### Work to complete
The entries below contain a line with "Kecamatan Wasuponda, serta" and a line with "anerkannt werden). BWL-Absolvierende". Retype exactly everything from the first down to the second, both included, and nothing else.

- Opening Delimiter -

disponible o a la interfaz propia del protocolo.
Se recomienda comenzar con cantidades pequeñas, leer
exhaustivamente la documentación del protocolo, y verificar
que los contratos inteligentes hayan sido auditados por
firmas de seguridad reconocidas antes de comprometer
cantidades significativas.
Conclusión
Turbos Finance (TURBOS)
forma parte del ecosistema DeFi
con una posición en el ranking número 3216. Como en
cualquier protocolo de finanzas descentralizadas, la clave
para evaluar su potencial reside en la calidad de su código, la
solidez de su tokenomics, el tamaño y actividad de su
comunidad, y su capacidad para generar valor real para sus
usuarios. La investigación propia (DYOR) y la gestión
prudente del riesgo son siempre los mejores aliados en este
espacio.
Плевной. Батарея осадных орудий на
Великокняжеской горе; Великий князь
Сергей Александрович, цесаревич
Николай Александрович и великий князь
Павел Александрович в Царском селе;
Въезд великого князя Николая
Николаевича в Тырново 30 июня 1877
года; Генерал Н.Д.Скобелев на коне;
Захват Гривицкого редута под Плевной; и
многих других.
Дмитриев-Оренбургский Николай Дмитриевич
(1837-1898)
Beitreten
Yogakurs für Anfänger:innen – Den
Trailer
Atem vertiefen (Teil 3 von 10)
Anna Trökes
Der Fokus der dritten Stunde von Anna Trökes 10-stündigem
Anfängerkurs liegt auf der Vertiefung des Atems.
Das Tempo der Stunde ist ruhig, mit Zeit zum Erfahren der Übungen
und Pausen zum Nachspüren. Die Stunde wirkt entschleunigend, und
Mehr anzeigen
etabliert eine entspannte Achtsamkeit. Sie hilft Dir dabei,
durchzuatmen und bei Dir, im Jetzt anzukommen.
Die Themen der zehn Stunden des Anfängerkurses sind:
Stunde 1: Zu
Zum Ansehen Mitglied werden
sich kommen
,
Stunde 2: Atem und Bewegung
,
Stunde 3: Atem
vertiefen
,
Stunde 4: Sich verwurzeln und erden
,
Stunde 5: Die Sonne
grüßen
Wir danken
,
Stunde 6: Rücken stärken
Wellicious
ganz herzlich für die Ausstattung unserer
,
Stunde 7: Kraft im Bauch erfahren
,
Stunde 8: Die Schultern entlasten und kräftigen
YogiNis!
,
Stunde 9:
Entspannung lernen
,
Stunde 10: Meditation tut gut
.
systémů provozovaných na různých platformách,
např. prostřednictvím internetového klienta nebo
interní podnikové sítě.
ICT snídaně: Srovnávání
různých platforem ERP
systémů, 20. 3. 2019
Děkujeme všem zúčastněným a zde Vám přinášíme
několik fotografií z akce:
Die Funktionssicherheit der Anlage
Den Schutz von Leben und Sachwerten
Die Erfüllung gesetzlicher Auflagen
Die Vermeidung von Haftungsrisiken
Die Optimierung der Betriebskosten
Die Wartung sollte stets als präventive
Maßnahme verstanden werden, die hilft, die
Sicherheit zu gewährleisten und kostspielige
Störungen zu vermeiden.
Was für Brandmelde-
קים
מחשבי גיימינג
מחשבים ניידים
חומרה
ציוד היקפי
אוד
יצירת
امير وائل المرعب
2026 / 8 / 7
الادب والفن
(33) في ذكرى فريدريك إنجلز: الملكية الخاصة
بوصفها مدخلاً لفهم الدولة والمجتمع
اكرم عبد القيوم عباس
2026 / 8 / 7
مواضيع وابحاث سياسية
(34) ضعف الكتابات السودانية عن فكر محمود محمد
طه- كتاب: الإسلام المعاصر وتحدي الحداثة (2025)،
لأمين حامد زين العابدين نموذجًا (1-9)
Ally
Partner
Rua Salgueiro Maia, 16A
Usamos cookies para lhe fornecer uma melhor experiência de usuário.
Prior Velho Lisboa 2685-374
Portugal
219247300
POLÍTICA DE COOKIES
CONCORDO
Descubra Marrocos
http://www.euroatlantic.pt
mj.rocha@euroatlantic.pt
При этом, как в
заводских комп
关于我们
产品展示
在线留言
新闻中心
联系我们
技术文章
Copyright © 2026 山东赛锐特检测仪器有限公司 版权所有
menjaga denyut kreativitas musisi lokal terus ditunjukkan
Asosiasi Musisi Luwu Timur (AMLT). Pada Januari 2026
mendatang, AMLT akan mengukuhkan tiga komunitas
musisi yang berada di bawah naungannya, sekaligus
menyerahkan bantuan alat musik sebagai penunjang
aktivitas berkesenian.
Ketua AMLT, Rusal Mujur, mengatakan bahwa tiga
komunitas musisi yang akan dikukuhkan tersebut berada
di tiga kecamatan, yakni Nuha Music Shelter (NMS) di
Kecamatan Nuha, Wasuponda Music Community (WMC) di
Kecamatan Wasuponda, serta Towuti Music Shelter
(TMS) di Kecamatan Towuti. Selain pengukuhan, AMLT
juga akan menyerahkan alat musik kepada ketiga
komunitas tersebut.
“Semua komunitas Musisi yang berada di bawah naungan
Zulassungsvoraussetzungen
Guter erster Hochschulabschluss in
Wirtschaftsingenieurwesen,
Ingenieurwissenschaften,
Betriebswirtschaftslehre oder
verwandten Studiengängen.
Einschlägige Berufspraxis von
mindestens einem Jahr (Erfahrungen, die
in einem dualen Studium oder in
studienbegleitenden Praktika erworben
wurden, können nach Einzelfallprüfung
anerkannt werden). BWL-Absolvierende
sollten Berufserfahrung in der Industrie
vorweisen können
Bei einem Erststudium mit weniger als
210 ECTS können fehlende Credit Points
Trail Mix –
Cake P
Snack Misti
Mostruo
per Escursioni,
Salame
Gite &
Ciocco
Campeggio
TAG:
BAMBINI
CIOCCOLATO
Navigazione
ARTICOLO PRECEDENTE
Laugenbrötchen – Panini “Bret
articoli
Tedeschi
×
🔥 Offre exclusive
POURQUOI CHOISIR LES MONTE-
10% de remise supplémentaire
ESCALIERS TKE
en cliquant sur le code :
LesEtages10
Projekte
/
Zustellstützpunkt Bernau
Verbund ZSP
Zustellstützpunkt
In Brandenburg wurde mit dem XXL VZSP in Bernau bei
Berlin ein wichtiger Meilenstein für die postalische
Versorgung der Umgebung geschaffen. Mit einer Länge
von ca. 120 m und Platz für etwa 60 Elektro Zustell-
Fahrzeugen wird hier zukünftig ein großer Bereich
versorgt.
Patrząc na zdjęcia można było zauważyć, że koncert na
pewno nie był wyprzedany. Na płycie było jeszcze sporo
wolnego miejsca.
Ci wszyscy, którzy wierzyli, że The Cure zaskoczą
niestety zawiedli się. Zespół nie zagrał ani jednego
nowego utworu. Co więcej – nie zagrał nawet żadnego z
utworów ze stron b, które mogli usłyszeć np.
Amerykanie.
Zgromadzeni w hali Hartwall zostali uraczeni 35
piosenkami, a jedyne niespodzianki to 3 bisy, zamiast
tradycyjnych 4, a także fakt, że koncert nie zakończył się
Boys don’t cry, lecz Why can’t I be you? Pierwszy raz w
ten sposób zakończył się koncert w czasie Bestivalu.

- Closing Delimiter -

### Response
Kecamatan Wasuponda, serta Towuti Music Shelter
(TMS) di Kecamatan Towuti. Selain pengukuhan, AMLT
juga akan menyerahkan alat musik kepada ketiga
komunitas tersebut.
“Semua komunitas Musisi yang berada di bawah naungan
Zulassungsvoraussetzungen
Guter erster Hochschulabschluss in
Wirtschaftsingenieurwesen,
Ingenieurwissenschaften,
Betriebswirtschaftslehre oder
verwandten Studiengängen.
Einschlägige Berufspraxis von
mindestens einem Jahr (Erfahrungen, die
in einem dualen Studium oder in
studienbegleitenden Praktika erworben
wurden, können nach Einzelfallprüfung
anerkannt werden). BWL-Absolvierende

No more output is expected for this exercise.